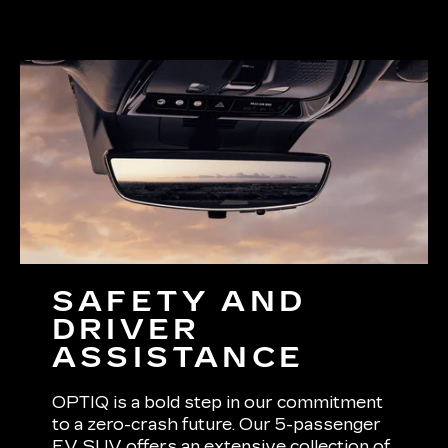
SAFETY AND
DRIVER
ASSISTANCE
OPTIQ is a bold step in our commitment
to a zero-crash future. Our 5-passenger
EV SUV offers an extensive collection of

### What you are asked to do
Your task is to transcribe exactly the lines from the one with "OPTIQ is a bold step in our commitment" through the end of the data, both included, and nothing besides.

### Expected output
OPTIQ is a bold step in our commitment
to a zero-crash future. Our 5-passenger
EV SUV offers an extensive collection of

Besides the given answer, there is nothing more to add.